(Task requirements): Your copy should match the listing below word for word, with no images in it.

(Dataset extract):
==============================

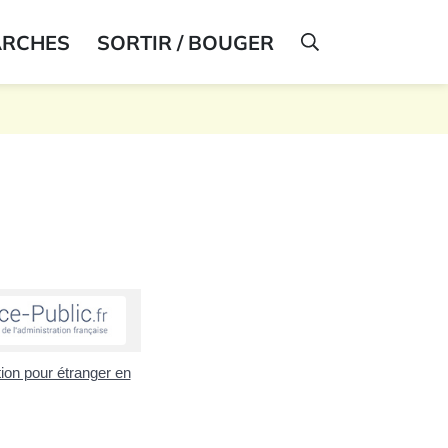
ARCHES
SORTIR / BOUGER
AFFICHER LA R
tion pour étranger en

==============================

(Expected answer):
ARCHES
SORTIR / BOUGER
AFFICHER LA R
tion pour étranger en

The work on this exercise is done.